Prime Minister Benjamin Netanyahu of Israel calls it a “historic mistake” that permits Iran “a sure path to nuclear weapons.” A minister in his government, unable to resist outrageous hyperbole, calls it “one of the darkest days in world history.” Jeb Bush, doing the tired Chamberlain-Obama number, dismisses it as “appeasement.”
So what do the critics, from Republican presidential hopefuls to the Israeli government, seek in place of the deal with Iran that verifiably blocks Tehran’s path to a nuclear weapon for at least the next 10 to 15 years? Presumably, they want what would have happened if negotiations had collapsed.

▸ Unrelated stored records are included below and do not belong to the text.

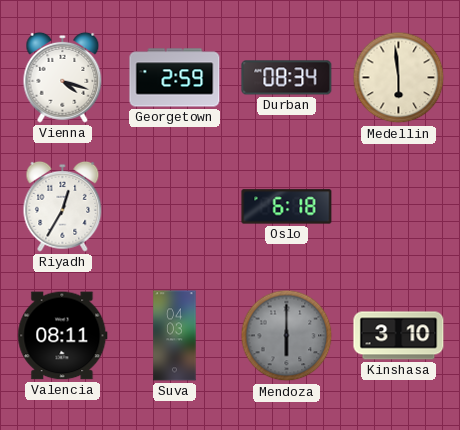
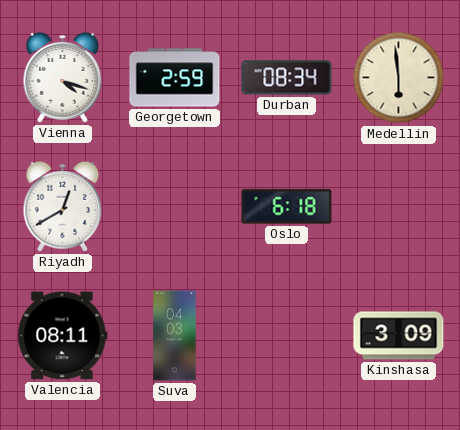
Riyadh: 12:35 -> 12:40
Mendoza: 6:00 -> none
Kinshasa: 3:10 -> 3:09
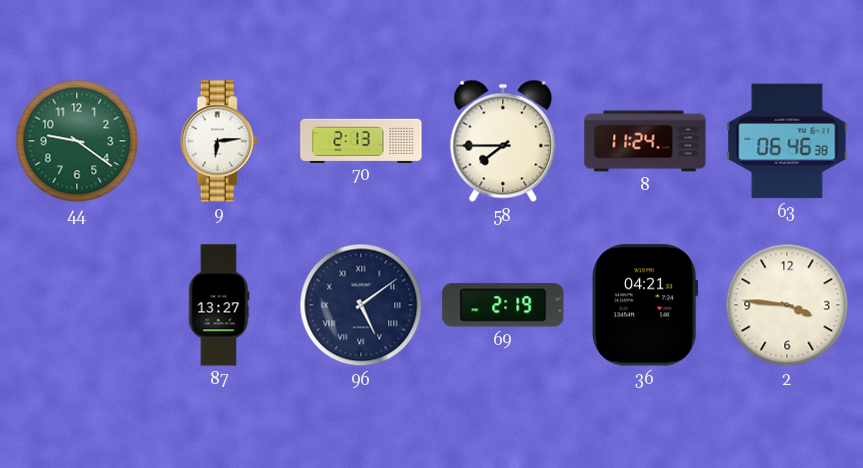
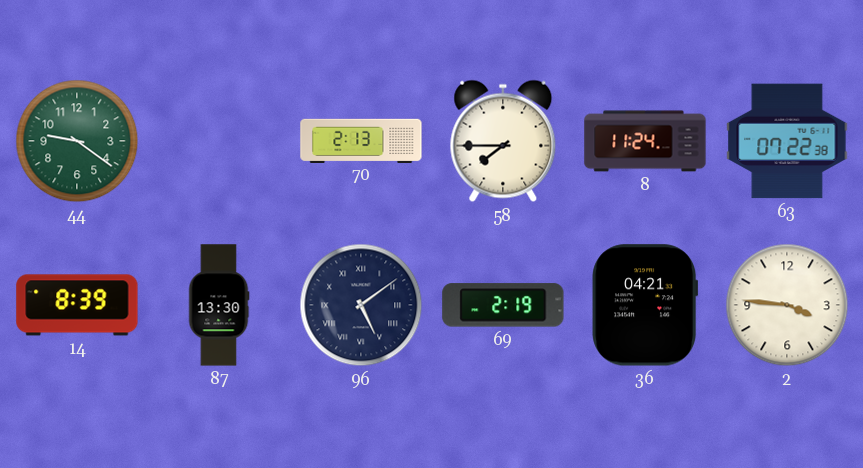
9: 6:14 -> none
63: 06:46 -> 07:22
14: none -> 8:39
87: 13:27 -> 13:30
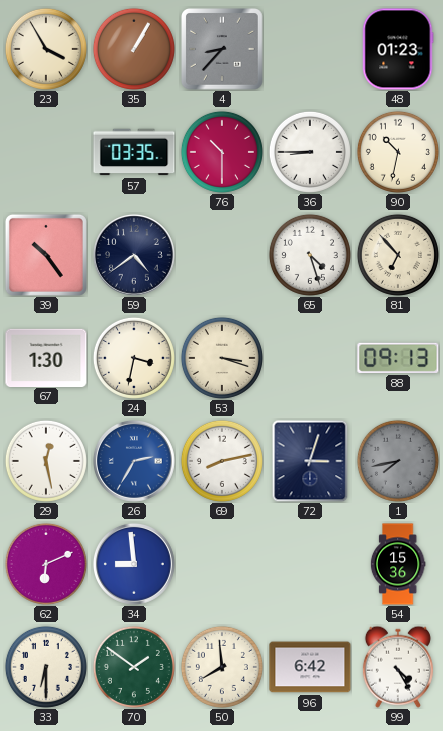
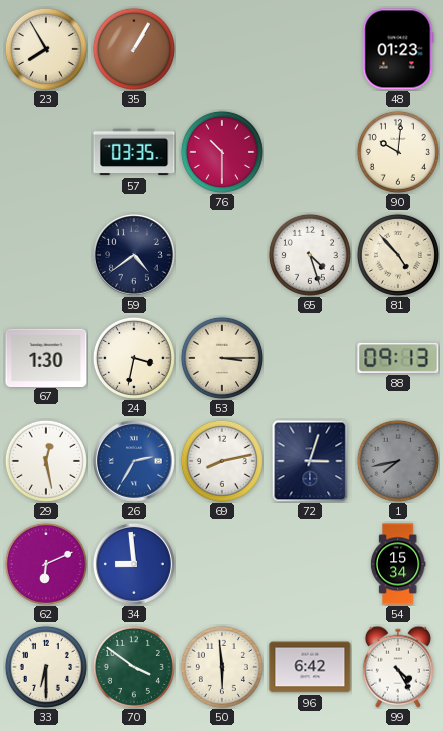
23: 3:55 -> 7:55
4: 8:37 -> none
36: 8:45 -> none
90: 10:32 -> 10:01
39: 10:24 -> none
81: 6:53 -> 4:53
53: 3:18 -> 3:15
54: 15:36 -> 15:34
70: 1:51 -> 3:51
50: 7:59 -> 5:59
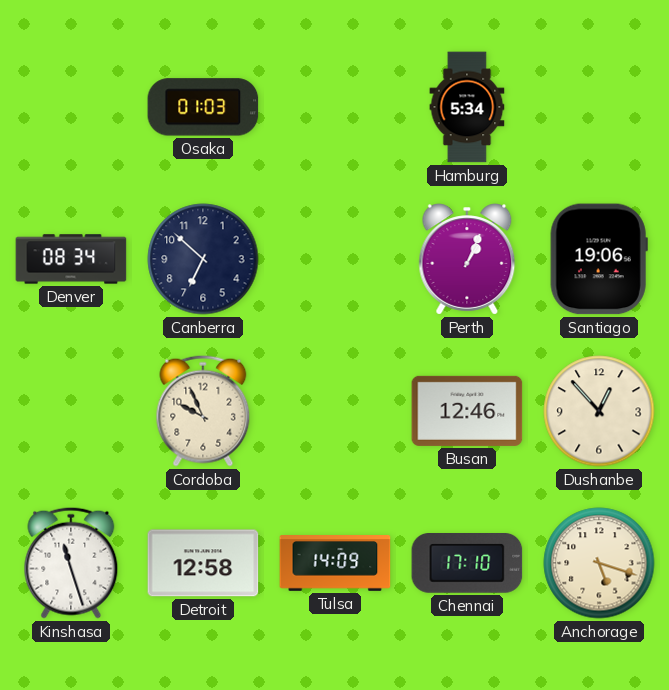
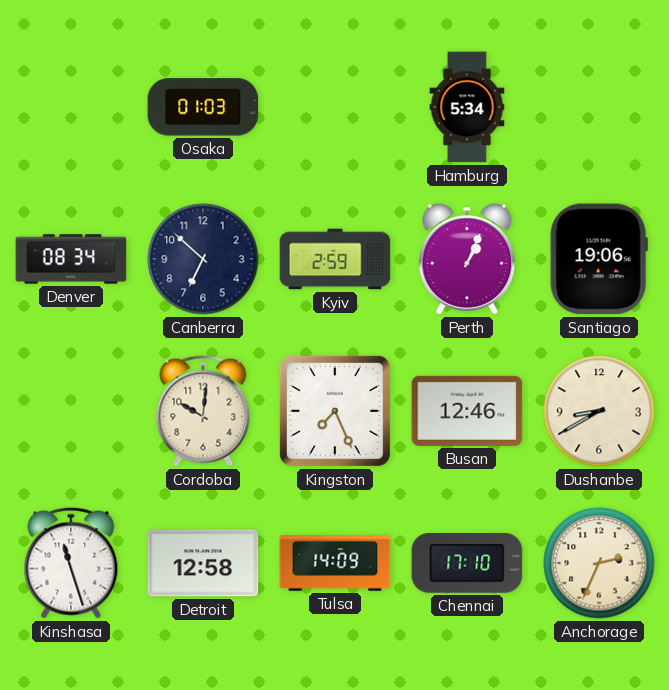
Kyiv: none -> 2:59
Cordoba: 9:56 -> 10:01
Kingston: none -> 7:26
Dushanbe: 12:53 -> 8:40
Anchorage: 5:18 -> 2:34
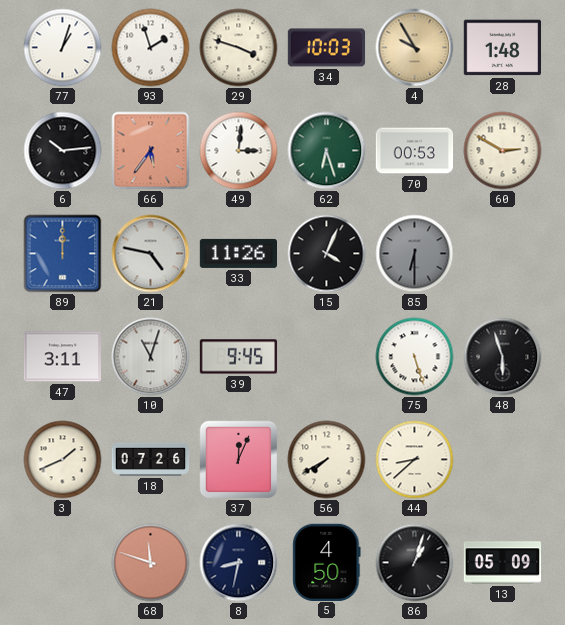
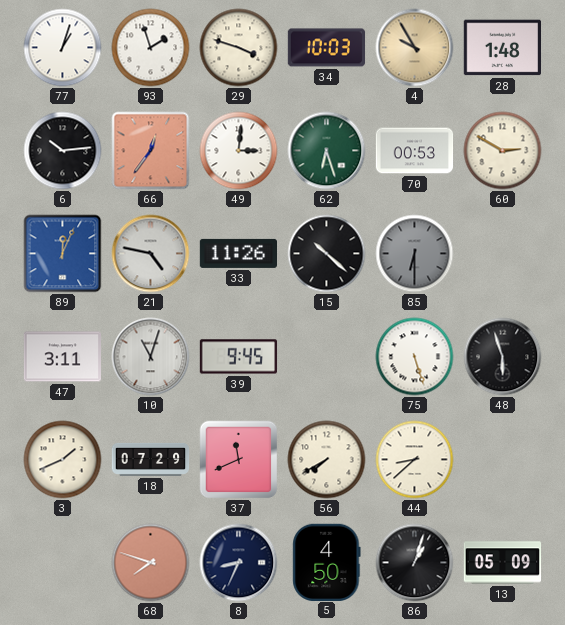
66: 5:36 -> 12:36
89: 12:00 -> 12:04
15: 4:04 -> 10:22
18: 07:26 -> 07:29
37: 12:04 -> 11:41
68: 11:48 -> 7:48
8: 8:32 -> 8:34
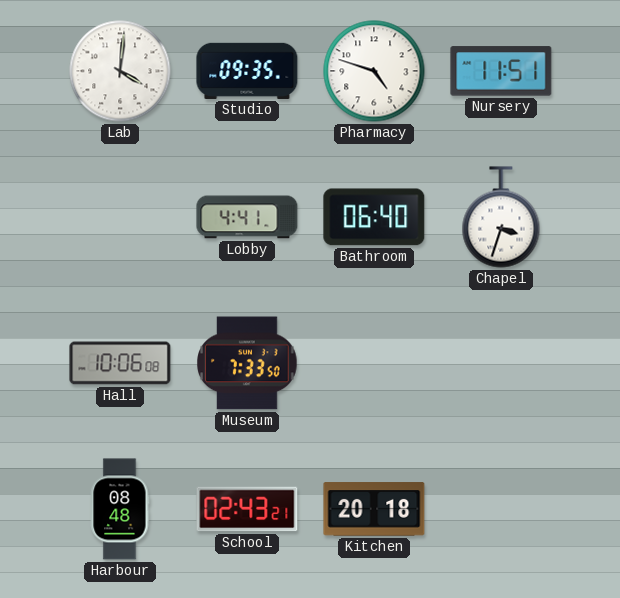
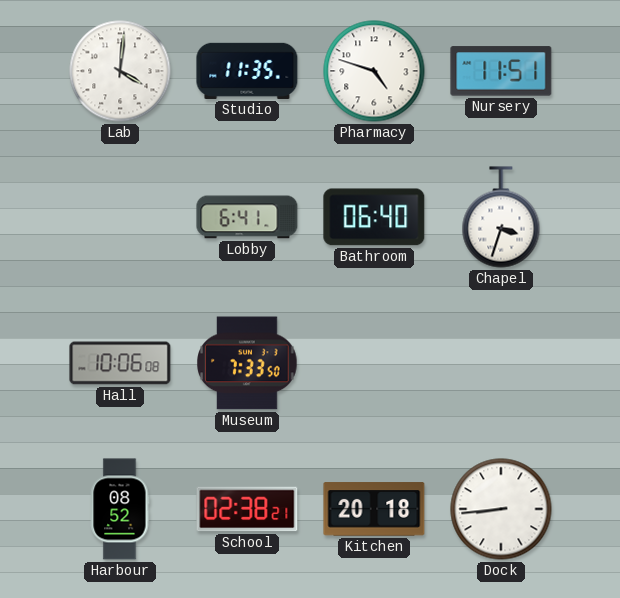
Studio: 09:35 -> 11:35
Lobby: 4:41 -> 6:41
Harbour: 08:48 -> 08:52
School: 02:43 -> 02:38
Dock: none -> 8:44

That would be renewed war talk as an unconstrained Iran installs sophisticated centrifuges, its stockpile of enriched uranium grows, Russia and China abandon the sanctions regime, moderates in Iran like Foreign Minister Mohammad Javad Zarif are sidelined, and a nuclear-armed Islamic Republic draws closer.
To favor such peril, when a constructive alternative exists that engages one of the most highly educated societies in the Middle East, amounts to foolishness dressed up as machismo.
The Iran nuclear deal is not perfect, nor was it ever intended to address the long list of American-Iranian grievances, which will persist. It must be judged on what it set out to do — stop Iran going nuclear — not on whether Iran has a likeable regime (it does not) or does bad things (it does). President Obama did not set out to change Iran but he has created a framework that, over a decade, might.
If implemented, the agreement constitutes the most remarkable American diplomatic achievement since the Dayton Accords put an end to the Bosnian war two decades ago. It increases the distance between Iran and a bomb as it reduces the distance between Iran and the world. It makes the Middle East less dangerous by forestalling proliferation. In a cacophonous age of short-termism, it offers a lesson of stubborn leadership in pursuit of a long-term goal.
For many years, before Obama and Secretary of State John Kerry embarked on their diplomacy, Iran had been increasing its operating centrifuges and the size and enrichment level of its uranium stockpile. Now, the number of centrifuges is to be slashed by two-thirds to 5,060; the stockpile is to be all but eliminated; enrichment levels are capped at 3.7 percent, a long way from bomb grade; the potential route to weapons-grade plutonium at Arak is disabled; international inspection is redoubled and, in Obama’s words, will extend “where necessary,” “when necessary.” In return, Iran gets the phased elimination of most sanctions, the end to its pariah status, and a windfall that will alleviate its economic crisis.
And this is “one of the darkest days in world history”? No, it is a moment for guarded hope.
Iran, at 36 years from its theocratic revolution, is a repressive but pragmatic power under an aging leader, Ayatollah Ali Khamenei, whose conduct in the talks saw his anti-American instincts counterbalanced by understanding of a reform imperative. Iran is finely poised between a tough old guard forged in revolution and its aspirational, Westward-looking youth. A decade is a long time in societies in transition. It is far better to have deep American-Iranian differences — over Hezbollah, over Syria, over regional Shiite irredentism, over Iran’s vile anti-Israel outbursts — addressed through dialogue rather than have Iran do its worst as pariah.
This accord has the merit of condemning the United States and Tehran to a relationship — however hostile — over the next 15 years. The Middle East, several of its states irremediably fractured, needs a new security framework. This will take years. But to imagine it could ever be fashioned without Iran’s involvement is fantasy. Meanwhile, the West and Iran have a common enemy: the medieval slaughterers of Islamic State. Whether concerted action will result from a shared objective is unclear, but the possibility is there.
Many possibilities have been opened by this accord. They include the doomsayers’ vision of a dissembling, newly solvent Iran at work to subversive, anti-American ends. Strict verification is imperative. But Congress should think twice before the feel-good, reckless adoption of a resolution condemning a deal that advances American interests. Obama would veto it, and almost certainly has the votes to resist an override, but this would be a regrettable way for the nation to assume such a ground-shifting agreement. The president is right to invoke the bold accords of past presidents — both Republicans — with hostile regimes in Beijing and Moscow. Neither was risk-free. Both proved transformative — not only of bilateral relations but the entire world.
Israel, too, should ask the hard questions rather than dismiss a deal that puts Iran much further from a bomb, empowers Iranian reformists, locks in American-Iranian dialogue and will be leveraged by Netanyahu to secure more advanced American weapons systems. The darkest days in history for the Jewish people were of an altogether different order. They should never be trivialized.